La lecture sémiotique sert-elle à quelque chose ? Sémiotique et Théologie – Anne Pénicaud

Prenant la forme d’une lettre adressée à un théologien, ce texte d’Anne PENICAUD (CADIRLYON) affronte une question souvent posée aux sémioticiens qui, pratiquant la lecture des textes bibliques, entrent en dialogue avec exégètes et théologiens : finalement, à quoi sert la sémiotique quand on fait de la théologie ? L’approche sémiotique, si elle n’est pas prise pour une simple méthode ou technique de lecture, introduit dans le champ de l’herméneutique le paradigme des sciences du langage : là où on avait coutume de « lire dans l’histoire », il est question de « lire dans le langage » et de tirer les conséquences épistémologiques et théologiques de ce choix.
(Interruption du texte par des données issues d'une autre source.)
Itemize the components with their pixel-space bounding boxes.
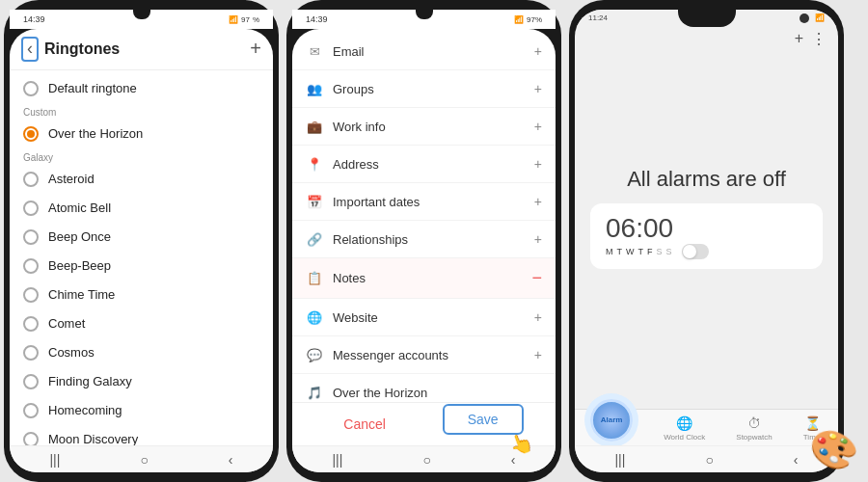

Anne Pénicaud déploie les attendus et les conséquences de cette lecture sémiotique, tant en ce qui concerne la constitution des concepts théologiques que l’approche globale d’une théologie de la Révélation ancrée dans une problématique de l’énonciation.

Lecteur de la Bible, le théologien est ainsi invité à considérer théologiquement son propre geste de lecture et à prendre acte des transformations auxquelles une sémiotique de l’énonciation l’invite dans la conception de la parole qui se donne à entendre dans la lecture.